§ WORK ITEM
Where does "COOKIE" appear in the data? Return each line that holds it.

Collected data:
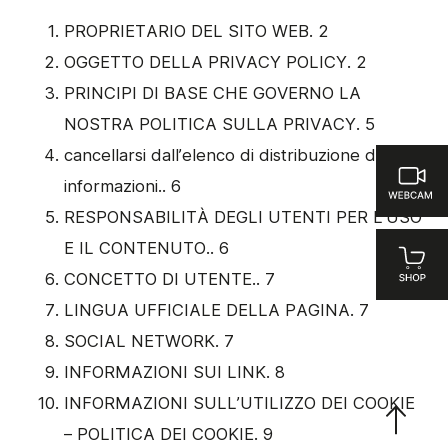
PROPRIETARIO DEL SITO WEB. 2
OGGETTO DELLA PRIVACY POLICY. 2
PRINCIPI DI BASE CHE GOVERNO LA
NOSTRA POLITICA SULLA PRIVACY. 5
cancellarsi dall’elenco di distribuzione delle
informazioni.. 6
RESPONSABILITÀ DEGLI UTENTI PER L’USO
E IL CONTENUTO.. 6
CONCETTO DI UTENTE.. 7
LINGUA UFFICIALE DELLA PAGINA. 7
SOCIAL NETWORK. 7
INFORMAZIONI SUI LINK. 8
INFORMAZIONI SULL’UTILIZZO DEI COOKIE
– POLITICA DEI COOKIE. 9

§ THE COMPLETED TASK
INFORMAZIONI SULL’UTILIZZO DEI COOKIE
– POLITICA DEI COOKIE. 9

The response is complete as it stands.